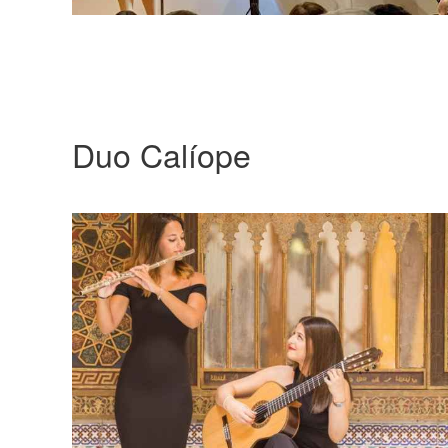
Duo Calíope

---

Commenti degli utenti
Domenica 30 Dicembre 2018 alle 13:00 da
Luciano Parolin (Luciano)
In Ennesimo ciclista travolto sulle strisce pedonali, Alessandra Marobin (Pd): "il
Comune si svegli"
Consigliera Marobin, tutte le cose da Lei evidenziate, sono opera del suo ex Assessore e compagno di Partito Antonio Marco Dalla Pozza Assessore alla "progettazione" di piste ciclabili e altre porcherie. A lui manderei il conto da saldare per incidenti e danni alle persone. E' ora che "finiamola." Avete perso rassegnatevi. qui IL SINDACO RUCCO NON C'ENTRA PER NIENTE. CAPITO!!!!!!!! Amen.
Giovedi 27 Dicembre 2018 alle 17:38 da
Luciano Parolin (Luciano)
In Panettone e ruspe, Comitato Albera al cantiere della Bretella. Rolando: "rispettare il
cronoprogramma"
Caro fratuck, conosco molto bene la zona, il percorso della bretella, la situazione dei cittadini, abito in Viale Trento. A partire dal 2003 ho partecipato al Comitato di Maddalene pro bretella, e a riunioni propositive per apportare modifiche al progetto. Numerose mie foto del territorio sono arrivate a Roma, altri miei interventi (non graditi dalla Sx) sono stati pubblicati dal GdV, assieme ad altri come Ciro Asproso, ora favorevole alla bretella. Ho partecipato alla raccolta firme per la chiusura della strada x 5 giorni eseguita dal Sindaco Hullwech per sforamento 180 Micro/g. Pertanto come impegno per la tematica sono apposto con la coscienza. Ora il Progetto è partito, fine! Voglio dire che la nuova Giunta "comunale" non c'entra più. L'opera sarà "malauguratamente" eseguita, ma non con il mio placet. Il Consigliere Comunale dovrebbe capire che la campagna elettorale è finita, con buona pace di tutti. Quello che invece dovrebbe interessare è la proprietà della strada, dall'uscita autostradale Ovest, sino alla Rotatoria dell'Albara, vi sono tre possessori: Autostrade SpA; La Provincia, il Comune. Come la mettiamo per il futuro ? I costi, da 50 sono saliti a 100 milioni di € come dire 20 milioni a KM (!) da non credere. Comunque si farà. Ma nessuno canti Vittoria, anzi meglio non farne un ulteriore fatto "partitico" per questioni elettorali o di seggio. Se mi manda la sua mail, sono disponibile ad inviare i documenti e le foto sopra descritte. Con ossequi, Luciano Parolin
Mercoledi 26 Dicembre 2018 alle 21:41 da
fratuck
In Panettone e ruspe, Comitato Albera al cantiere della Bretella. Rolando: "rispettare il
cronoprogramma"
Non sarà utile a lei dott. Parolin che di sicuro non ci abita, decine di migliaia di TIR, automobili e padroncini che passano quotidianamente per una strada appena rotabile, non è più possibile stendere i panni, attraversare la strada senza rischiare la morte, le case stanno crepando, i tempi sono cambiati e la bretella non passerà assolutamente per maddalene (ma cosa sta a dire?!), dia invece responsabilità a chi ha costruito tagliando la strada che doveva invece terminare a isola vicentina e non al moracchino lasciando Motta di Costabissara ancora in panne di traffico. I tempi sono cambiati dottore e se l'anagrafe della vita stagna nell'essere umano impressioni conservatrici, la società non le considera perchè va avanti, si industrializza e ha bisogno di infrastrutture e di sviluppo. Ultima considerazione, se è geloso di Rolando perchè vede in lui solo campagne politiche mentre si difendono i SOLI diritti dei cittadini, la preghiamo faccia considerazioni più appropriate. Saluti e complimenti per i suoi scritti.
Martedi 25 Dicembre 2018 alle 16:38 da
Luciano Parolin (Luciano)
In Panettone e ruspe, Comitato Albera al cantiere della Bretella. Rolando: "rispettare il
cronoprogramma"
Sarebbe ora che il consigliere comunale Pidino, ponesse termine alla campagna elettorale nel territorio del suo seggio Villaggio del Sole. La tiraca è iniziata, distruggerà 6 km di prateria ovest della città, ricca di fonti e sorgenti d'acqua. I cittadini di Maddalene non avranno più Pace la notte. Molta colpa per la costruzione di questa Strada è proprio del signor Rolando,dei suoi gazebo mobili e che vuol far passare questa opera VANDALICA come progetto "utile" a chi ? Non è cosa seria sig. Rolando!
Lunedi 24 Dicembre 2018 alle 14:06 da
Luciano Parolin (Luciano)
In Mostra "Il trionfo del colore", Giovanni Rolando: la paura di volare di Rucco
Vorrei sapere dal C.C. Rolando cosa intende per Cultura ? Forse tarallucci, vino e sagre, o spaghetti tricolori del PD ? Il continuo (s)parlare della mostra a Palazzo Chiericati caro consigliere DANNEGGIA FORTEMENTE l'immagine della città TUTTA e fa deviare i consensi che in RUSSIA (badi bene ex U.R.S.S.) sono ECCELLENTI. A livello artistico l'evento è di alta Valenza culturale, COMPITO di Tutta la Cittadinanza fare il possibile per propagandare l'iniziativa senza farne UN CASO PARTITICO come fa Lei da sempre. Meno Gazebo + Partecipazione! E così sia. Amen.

--

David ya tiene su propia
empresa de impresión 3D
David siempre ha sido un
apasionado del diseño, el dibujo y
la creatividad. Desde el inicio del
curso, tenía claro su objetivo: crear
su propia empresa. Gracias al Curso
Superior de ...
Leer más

*Problem to solve:* Report, from the entries above, each line where "David" is found.

*Response:*
David ya tiene su propia
David siempre ha sido un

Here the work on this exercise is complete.